*** Opening GIVEN RECORDS ***

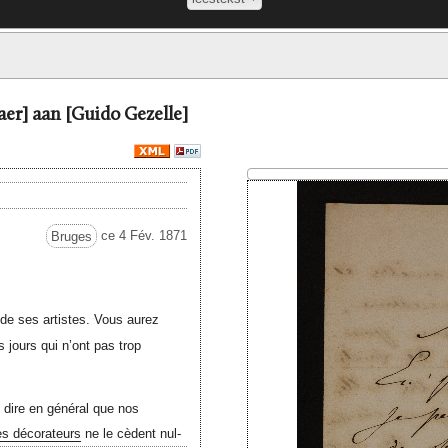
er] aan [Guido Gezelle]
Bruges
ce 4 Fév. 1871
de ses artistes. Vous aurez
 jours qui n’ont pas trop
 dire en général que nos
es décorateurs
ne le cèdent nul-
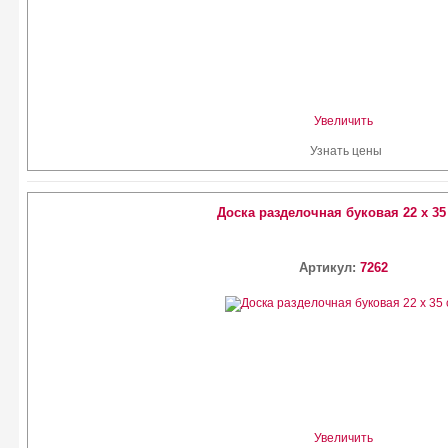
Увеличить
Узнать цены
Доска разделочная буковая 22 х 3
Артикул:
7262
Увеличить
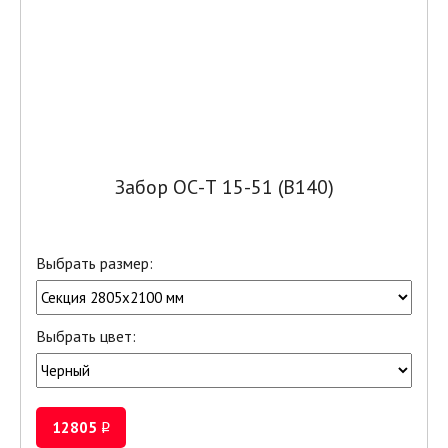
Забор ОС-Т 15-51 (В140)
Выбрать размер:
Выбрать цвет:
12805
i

*** Closing GIVEN RECORDS ***

=== WORK TO BE COMPLETED ===
Please output only the lines running from the one that holds "jours qui n’ont pas trop" through the last line of the entries, both ends included, without any images.

=== YOUR SOLUTION ===
 jours qui n’ont pas trop
 dire en général que nos
es décorateurs
ne le cèdent nul-
Увеличить
Узнать цены
Доска разделочная буковая 22 х 3
Артикул:
7262
Увеличить
Забор ОС-Т 15-51 (В140)
Выбрать размер:
Выбрать цвет:
12805
i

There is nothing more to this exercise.